Nice one Ben! At the end of the issue, Ben goes to see Alicia, and it's an excellent scene.

Although it was my favorite, Ben's arc isn't the main point of the trade -- the reason it's called "Three" is that Johnny Storm dies in this storyarc, saving the world from another Annihilus invasion. I'm sure it was a big deal in 2011, when it came out. It's given its proper weight and it's heroic, but it's hard to be anything other than ambivalent about it. 'Cause, oh look, hi Johnny, you returned in issue 600 in 2012. Thanks comics.

Captain America: The Death of Captain America vol. 2
collecting issues 31-36, "The Burden of Dreams"
by Ed Brubaker and Steve Epting
$10.19, Amazon

I read this one about two months ago so there's this huge gap between what I remember and what's actually there on the page. I skimmed through the thing when I was on the toilet, and I honestly can't tell you much more than, "Bucky reluctantly accepts the mantle of Captain America and handles the duties in his own way while still honoring Steve Rogers."
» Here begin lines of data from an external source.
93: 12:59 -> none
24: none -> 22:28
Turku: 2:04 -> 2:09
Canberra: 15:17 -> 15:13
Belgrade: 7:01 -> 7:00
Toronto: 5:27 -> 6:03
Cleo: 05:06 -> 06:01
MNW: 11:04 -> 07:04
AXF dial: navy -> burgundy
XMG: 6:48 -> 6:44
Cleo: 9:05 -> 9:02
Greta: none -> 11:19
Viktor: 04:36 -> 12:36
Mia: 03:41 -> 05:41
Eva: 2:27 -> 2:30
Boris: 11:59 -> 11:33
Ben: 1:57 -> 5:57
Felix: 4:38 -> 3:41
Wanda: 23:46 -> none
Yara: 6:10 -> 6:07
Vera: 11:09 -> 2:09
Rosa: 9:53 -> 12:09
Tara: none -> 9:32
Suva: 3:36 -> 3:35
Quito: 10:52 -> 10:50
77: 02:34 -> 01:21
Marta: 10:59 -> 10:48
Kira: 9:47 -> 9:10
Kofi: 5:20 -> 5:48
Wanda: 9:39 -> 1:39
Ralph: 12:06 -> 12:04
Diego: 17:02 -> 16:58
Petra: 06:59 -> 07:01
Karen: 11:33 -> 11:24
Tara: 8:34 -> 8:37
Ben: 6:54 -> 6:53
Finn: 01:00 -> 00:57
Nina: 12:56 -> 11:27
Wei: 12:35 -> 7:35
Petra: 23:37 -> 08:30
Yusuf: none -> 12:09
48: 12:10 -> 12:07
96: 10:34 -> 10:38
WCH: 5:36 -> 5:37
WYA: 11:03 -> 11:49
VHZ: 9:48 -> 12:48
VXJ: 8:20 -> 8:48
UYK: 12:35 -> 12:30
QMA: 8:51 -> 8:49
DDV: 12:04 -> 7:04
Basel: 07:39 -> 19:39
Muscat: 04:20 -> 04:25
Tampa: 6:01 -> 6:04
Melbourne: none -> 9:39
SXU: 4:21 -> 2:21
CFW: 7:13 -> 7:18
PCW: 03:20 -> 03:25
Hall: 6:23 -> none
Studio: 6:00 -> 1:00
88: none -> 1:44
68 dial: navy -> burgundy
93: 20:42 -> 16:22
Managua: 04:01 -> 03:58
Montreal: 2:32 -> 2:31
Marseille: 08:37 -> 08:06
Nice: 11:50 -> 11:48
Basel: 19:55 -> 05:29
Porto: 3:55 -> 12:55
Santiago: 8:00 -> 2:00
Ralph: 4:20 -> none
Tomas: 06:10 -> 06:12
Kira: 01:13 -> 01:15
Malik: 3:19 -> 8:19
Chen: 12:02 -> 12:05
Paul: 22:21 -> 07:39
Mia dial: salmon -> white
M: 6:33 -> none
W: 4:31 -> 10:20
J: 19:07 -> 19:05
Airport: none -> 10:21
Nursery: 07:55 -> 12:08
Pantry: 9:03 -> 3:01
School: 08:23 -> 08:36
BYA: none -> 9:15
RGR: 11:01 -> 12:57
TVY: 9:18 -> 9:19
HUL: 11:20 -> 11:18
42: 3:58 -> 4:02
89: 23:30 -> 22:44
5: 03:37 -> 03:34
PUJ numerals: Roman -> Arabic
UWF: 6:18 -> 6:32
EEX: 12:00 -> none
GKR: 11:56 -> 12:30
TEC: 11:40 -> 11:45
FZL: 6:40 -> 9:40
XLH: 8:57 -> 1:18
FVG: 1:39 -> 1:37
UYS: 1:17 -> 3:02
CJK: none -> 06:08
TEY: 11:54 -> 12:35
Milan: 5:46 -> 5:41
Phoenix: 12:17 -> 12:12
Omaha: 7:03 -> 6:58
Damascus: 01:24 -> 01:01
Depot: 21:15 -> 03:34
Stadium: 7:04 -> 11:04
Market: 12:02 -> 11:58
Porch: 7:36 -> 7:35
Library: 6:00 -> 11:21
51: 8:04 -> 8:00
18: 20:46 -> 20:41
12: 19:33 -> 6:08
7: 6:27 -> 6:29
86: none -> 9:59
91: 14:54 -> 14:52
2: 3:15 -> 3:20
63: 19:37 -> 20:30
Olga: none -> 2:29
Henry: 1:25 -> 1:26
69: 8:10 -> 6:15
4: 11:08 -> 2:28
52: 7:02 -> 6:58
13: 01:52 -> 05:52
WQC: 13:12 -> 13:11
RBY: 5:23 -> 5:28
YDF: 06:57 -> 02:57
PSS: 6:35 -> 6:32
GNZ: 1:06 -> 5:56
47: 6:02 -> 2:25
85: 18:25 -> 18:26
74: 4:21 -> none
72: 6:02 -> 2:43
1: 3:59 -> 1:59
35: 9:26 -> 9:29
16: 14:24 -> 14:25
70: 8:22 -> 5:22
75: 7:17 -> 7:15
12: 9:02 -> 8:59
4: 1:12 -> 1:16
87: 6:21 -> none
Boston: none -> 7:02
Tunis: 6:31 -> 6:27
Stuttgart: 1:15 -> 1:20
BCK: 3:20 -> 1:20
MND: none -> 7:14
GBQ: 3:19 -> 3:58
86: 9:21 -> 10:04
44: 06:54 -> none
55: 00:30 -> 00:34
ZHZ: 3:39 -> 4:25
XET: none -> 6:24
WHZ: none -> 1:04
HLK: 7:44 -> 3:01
There's a story here, I'm sure, but until you've read all the issues in "The Death of Captain America," it's not really there. Re-readability works only if you read every issue together, and no single issue stands alone. It's won awards and prestige, but Brubaker's Captain America goes at a pace that I can't appreciate. But hey, check out Bucky's bionic arm whamming a dude by its own device
Hah! It'll be the new banner here eventually. This trade is labeled volume 2, but volume 1 is labeled "Winter Soldier" and collects issues 1-7. I get that this is the second volume for "The Death of Captain America," but that's a really cryptic way to label your paperbacks, Marvel. Boo.

American Vampire vol. 2
collecting "Devil in the Sand" and "The Way Out" back-ups (issues 6-11)
by Scott Snyder, Rafael Albuquerque and Mateus Santolouco
$11.42, Amazon

It takes a while for "Devil in the Sand" to get going, but by the third issue, you can really sink your teeth into it. Leave it to American Vampire to introduce new characters in the middle of the title and make them compelling. It's America in the 1930s, and we take the perspective of the sheriff of a small town in Nevada. You might have heard it -- it's called Las Vegas, and a few businessmen are attending the small town for the construction of the Boulder Dam. And it turns out those businessmen . . . are vampires!

Scott Snyder weaves a story that's about American industry and progress, as much as it's about a vampire class war, as much as it's about a small town sheriff and his world. While I was lukewarm on the first volume, the second volume is really worth your time.